A cautionary tale when defending claims in an adjudication

Mailbox (Birmingham) Ltd v Galliford Try Building Ltd [2017] EWHC 1405 (TCC)

BACKGROUND

Mailbox entered into a building contract with Galliford Try Building Ltd (‘GTB’) in relation to a well-known development in the city centre of Birmingham. From May 2015, GTB began to apply for extensions of time (‘EOT’). Mailbox granted limited extensions for some sections of the works but in November 2015 claimed liquidated damages. Naturally, GTB asserted it was entitled to EOTs on all the delayed sections, with associated loss and expense. By March 2016 the relationship had broken down.Mailbox served a termination notice and claimed liquidated damages in the sum of £5m. The parties then entered into adjudications to resolve their differences.

FIRST ADJUDICATION

Mailbox served a Notice of Adjudication in August 2016, claiming payment of liquidated damages. GTB defended the claim with an argument that the project was delayed because of a number of employer delay events which entitled it to an EOT. GTB wasn’t yet in a position to submit a detailed EOT claim addressing all the relevant events covering the full period of delay. So, in the meantime, GTB relied on only 3 relevant events with a promise to issue a full EOT claim at a later date. The adjudicator took GTB’s defence into account and awarded liquidated damages to Mailbox.

SECOND ADJUDICATION

GTB commenced a second adjudication dealing with the lawfulness of Mailbox’s termination. One of the principal issues for determination was whether GTB had proceeded regularly and diligently with the works. This question required consideration of GTB’s entitlement to an EOT.
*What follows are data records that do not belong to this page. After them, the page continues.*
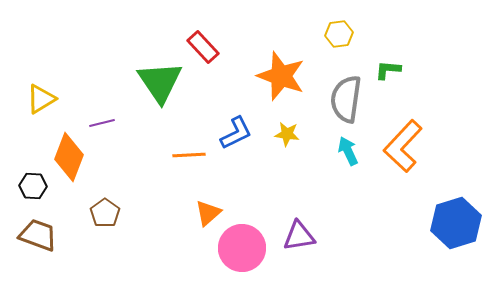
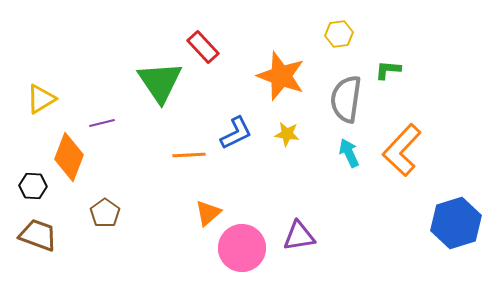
orange L-shape: moved 1 px left, 4 px down
cyan arrow: moved 1 px right, 2 px down
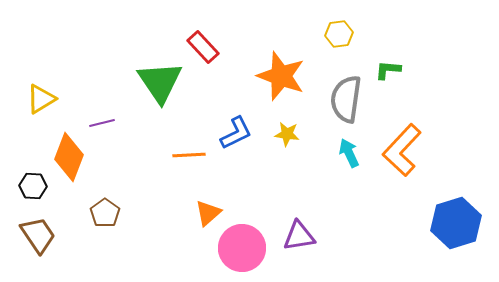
brown trapezoid: rotated 36 degrees clockwise
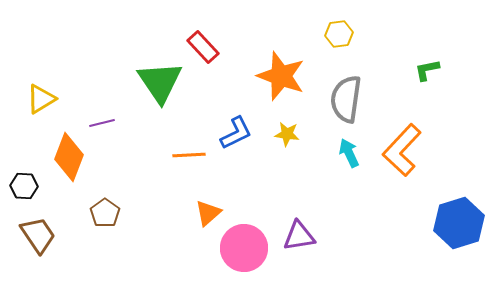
green L-shape: moved 39 px right; rotated 16 degrees counterclockwise
black hexagon: moved 9 px left
blue hexagon: moved 3 px right
pink circle: moved 2 px right
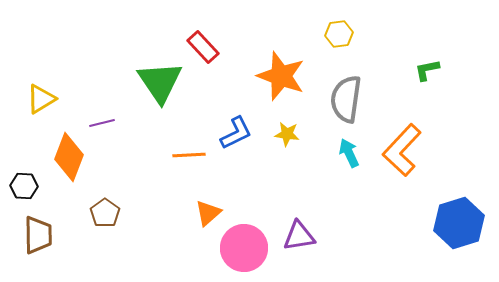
brown trapezoid: rotated 33 degrees clockwise
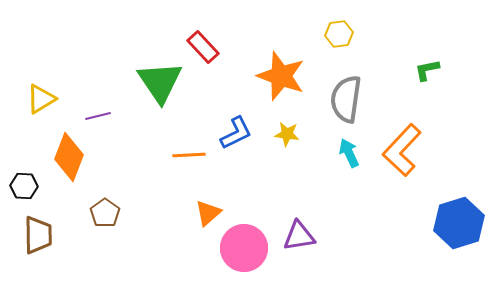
purple line: moved 4 px left, 7 px up
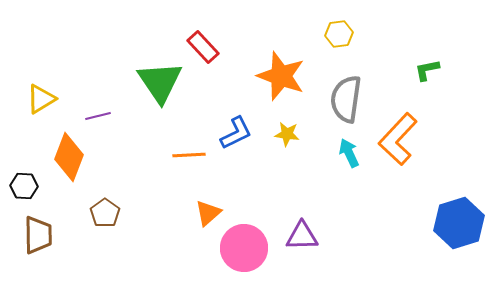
orange L-shape: moved 4 px left, 11 px up
purple triangle: moved 3 px right; rotated 8 degrees clockwise
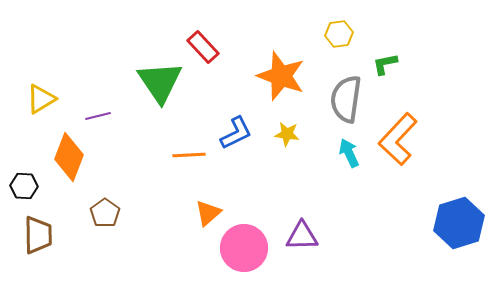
green L-shape: moved 42 px left, 6 px up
On the same day GTB commenced adjudication number two, Mailbox issued Part 8 proceedings in the Technology and Construction Court seeking a declaration that the first adjudicator’s decision determined the question of Mailbox’s entitlement to liquidated damages and GTB’s entitlement to an EOT, and that decision was binding on the second adjudicator. 

THE COURT’S DECISION

The Judge determined that Mailbox’s entitlement to liquidated damages as awarded by the first adjudicator was ‘beyond argument’, binding on the second adjudicator. Even if there were final account discussions held subsequently, Mailbox was entitled to feed the amount of the first adjudicator’s award into the overall calculation in full.

Regarding GTB’s entitlement to an EOT, the Judge observed that under a JCT contract, a contractor’s claim for an EOT acts as a defence to the employer’s claim for liquidated damages. Since the employer’s entitlement to liquidated damages was fixed by the first adjudication, any further claims for EOTs were now “redundant”.

Further, Mailbox’s claim for liquidated damages had crystallised the dispute which encompassed all of GTB’s entitlements to an EOT. The Court noted the broad nature of the pre-adjudication correspondence, in which GTB referred to delays occurring on all seven sections which were late and identified relevant events in relation to each delayed section of the works (albeit in varying detail), not merely the three relevant events listed in its defence in the first adjudication.

As such, GTB was not entitled to ‘defend themselves by reference to just a few of the potential Relevant Events and keep others back for another day’, which it could run in a future adjudication.This was not an unfair decision because it arose from the tactical choices of GTB itself. The Judge pointed out that although GTB could no longer adjudicate on its entitlement to an EOT, it could still raise the claim in Court proceedings.  

CONCLUSION

Conclusions based on the circumstances of this case may well be one reached with the benefit of hindsight. Clearly, holding back on the available defence open to the defending party in the first adjudication turned out to be an unwise course for GTB adopt.

Each party to an adjudication has one bite of the cherry and should present its case by setting out its stall in full. Holding back the armoury at your disposal in the hope of a second bite is a high risk strategy, which in most cases will not succeed.